Deliveries of another two batches of Sinovac vaccines will be complete by no later than June, Anutin added.

Also last month, the minister said that with the AstraZeneca and Sinovac deals, the orders were enough to cover about 63 percent of the targeted population of 50 million who will be vaccinated.

Protesters demonstrate outside parliament

As lawmakers were concluding their discussions tied to the no-confidence motion, hundreds of pro-democracy protesters held a mock no-confidence debate outside parliament on Friday.

Protest organizers set up a big screen, on which they played the debate that was underway in the legislature.

They shouted anti-government slogans and banged on pots and pans to show their dissent, just like protesters in neighboring Myanmar, where a military coup toppled Aung San Suu Kyi, the country’s civilian leader, on Feb. 1.

Prayuth is a former army chief and ex-head of a junta that seized power after he led a military coup against the elected government of Yingluck Shinawatra in May 2014. He was again installed as prime minister after a general election in 2019, but critics charged that the polls were skewed in the military’s favor through a new constitution that enabled it to hold onto power. 

Despite these protests and the accusations from the opposition, Prayuth and his ministers will survive the no-confidence vote scheduled for Saturday, Pittikorn Panyamanee, a PhD researcher at Chiang Mai University’s social sciences faculty, said on Friday.

“No matter how strong the evidence of whether the government mishandled the pandemic response, the parliament will vote in favor of the government. The parliament is a just a rubber stamp,” Pittikorn told BenarNews.

He was referring to how Prayuth’s coalition commands a parliamentary majority.
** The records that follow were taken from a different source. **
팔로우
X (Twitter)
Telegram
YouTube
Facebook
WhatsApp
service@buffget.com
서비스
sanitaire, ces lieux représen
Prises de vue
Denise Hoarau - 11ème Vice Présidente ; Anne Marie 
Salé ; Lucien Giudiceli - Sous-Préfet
Worst economic performance in 2 decades

In mid-January 2020, Thailand became the first country outside of China to confirm a case of the novel coronavirus virus disease, which was first detected in the Chinese city of Wuhan in late 2019.
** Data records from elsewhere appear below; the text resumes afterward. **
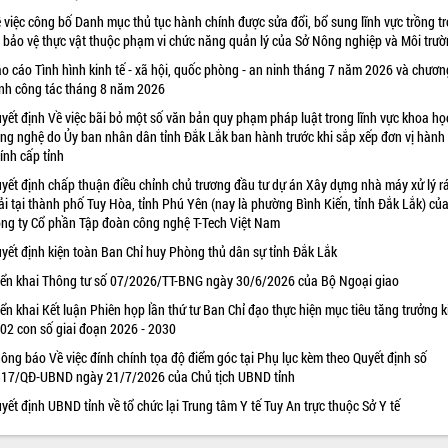
 việc công bố Danh mục thủ tục hành chính được sửa đổi, bổ sung lĩnh vực trồng tr
 bảo vệ thực vật thuộc phạm vi chức năng quản lý của Sở Nông nghiệp và Môi trư
o cáo Tình hình kinh tế - xã hội, quốc phòng - an ninh tháng 7 năm 2026 và chươn
ình công tác tháng 8 năm 2026
yết định Về việc bãi bỏ một số văn bản quy phạm pháp luật trong lĩnh vực khoa họ
ng nghệ do Ủy ban nhân dân tỉnh Đắk Lắk ban hành trước khi sắp xếp đơn vị hành
ính cấp tỉnh
yết định chấp thuận điều chỉnh chủ trương đầu tư dự án Xây dựng nhà máy xử lý r
ải tại thành phố Tuy Hòa, tỉnh Phú Yên (nay là phường Bình Kiến, tỉnh Đắk Lắk) củ
ng ty Cổ phần Tập đoàn công nghệ T-Tech Việt Nam
yết định kiện toàn Ban Chỉ huy Phòng thủ dân sự tỉnh Đắk Lắk
iển khai Thông tư số 07/2026/TT-BNG ngày 30/6/2026 của Bộ Ngoại giao
iển khai Kết luận Phiên họp lần thứ tư Ban Chỉ đạo thực hiện mục tiêu tăng trưởng k
 02 con số giai đoạn 2026 - 2030
ông báo Về việc đính chính tọa độ điểm góc tại Phụ lục kèm theo Quyết định số
17/QĐ-UBND ngày 21/7/2026 của Chủ tịch UBND tỉnh
yết định UBND tỉnh về tổ chức lại Trung tâm Y tế Tuy An trực thuộc Sở Y tế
Thailand announced restrictions on travel and businesses last March, forcing hundreds of thousands of foreign workers to go home.
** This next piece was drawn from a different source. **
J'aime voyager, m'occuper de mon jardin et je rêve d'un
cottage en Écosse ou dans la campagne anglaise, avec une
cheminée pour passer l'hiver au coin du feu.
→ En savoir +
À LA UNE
Although the country had limited the spread of new coronavirus infections and allowed businesses to reopen, migrant laborers who had returned to their countries began coming back in late 2020 via illegal border crossings.

Until mid-December, Thailand had been among countries least affected by the global pandemic but the coronavirus caseload shot up after hundreds of new infections were detected around then, mostly among migrant workers at the country’s largest seafood market-complex in Samut Sakhon, near Bangkok.

The country has now recorded more than 25,000 coronavirus cases and a total of 83 virus-related deaths, although new infections have been on a downward trend this month.

Concurrent with the pandemic, Thailand’s economy contracted by 6.1 percent in 2020 – the worst performance in two decades – according to data released on Monday by the National Economic and Social Development Council.

The pandemic hammered the tourism, manufacturing and export sectors, data showed.

The council lowered its 2021 growth forecast to between 2.5 and 3.5 percent, from the 3.5-4.5 percent it projected last November.

Kunnawut Boonreak contributed to this report from Chiang Mai, Thailand.